§ Work to complete:
Give the data again exactly, stopping after the "Aug 14, 2023" line.

§ Dataset records:
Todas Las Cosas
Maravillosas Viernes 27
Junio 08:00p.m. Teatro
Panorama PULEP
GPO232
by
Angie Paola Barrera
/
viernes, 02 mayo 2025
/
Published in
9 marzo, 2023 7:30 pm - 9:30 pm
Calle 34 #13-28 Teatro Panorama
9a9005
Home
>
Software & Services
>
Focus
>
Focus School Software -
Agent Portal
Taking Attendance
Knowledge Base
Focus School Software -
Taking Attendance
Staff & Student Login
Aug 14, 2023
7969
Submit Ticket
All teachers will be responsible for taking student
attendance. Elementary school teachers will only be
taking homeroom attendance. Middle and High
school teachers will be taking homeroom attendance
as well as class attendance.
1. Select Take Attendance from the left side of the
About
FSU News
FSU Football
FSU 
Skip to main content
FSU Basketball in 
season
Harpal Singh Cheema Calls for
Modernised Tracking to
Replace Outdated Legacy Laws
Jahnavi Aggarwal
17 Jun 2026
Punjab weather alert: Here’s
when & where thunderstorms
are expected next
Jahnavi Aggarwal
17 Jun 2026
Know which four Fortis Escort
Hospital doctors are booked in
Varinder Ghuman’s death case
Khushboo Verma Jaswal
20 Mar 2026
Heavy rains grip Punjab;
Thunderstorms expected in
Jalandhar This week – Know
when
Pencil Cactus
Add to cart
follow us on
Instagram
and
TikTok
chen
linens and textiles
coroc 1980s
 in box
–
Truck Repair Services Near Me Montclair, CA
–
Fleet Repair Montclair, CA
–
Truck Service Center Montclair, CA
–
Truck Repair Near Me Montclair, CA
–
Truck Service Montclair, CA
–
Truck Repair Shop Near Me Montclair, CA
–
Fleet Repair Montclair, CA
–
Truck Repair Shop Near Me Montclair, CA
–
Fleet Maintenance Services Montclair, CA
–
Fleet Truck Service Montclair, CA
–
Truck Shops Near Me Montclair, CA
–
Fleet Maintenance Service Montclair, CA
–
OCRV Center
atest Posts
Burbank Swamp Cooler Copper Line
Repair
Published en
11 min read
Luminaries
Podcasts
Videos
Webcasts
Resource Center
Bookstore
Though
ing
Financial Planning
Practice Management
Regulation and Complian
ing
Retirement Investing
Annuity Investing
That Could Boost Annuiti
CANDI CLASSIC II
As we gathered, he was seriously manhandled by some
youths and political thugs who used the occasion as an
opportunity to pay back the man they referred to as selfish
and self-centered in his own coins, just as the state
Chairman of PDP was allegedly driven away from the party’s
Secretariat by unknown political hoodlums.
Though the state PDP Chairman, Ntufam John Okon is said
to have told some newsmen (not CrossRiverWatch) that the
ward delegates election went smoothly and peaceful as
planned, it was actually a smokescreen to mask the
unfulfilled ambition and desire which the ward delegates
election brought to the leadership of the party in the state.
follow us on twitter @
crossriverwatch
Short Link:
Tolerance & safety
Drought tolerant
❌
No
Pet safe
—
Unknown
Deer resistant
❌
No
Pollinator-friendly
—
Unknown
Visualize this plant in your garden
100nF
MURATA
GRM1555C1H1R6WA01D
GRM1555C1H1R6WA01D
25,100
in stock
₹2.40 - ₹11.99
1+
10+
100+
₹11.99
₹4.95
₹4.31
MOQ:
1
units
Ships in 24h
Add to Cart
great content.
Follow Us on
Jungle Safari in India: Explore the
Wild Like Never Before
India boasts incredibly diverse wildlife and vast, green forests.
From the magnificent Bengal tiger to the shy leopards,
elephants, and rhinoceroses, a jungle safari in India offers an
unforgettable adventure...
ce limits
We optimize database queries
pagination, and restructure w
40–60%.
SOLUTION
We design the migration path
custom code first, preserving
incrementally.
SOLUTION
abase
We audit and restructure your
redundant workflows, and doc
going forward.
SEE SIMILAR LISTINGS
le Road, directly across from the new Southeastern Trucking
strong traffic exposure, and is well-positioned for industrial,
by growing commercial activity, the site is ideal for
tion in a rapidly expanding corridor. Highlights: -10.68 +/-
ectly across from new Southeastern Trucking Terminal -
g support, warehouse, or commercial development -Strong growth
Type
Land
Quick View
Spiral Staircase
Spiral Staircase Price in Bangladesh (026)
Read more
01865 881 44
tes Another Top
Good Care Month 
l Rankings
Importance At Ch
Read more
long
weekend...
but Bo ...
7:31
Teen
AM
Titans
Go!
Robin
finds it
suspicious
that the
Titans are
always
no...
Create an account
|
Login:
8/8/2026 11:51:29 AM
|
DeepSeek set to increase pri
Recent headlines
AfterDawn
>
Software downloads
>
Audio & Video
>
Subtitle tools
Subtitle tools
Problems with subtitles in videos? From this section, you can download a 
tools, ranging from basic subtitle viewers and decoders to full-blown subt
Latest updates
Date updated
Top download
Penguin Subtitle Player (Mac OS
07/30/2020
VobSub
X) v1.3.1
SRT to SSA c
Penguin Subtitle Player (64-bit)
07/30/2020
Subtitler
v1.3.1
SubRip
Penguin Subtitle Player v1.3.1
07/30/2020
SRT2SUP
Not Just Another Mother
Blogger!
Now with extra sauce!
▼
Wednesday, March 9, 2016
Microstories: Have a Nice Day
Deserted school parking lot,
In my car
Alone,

§ Reply to the exercise:
Todas Las Cosas
Maravillosas Viernes 27
Junio 08:00p.m. Teatro
Panorama PULEP
GPO232
by
Angie Paola Barrera
/
viernes, 02 mayo 2025
/
Published in
9 marzo, 2023 7:30 pm - 9:30 pm
Calle 34 #13-28 Teatro Panorama
9a9005
Home
>
Software & Services
>
Focus
>
Focus School Software -
Agent Portal
Taking Attendance
Knowledge Base
Focus School Software -
Taking Attendance
Staff & Student Login
Aug 14, 2023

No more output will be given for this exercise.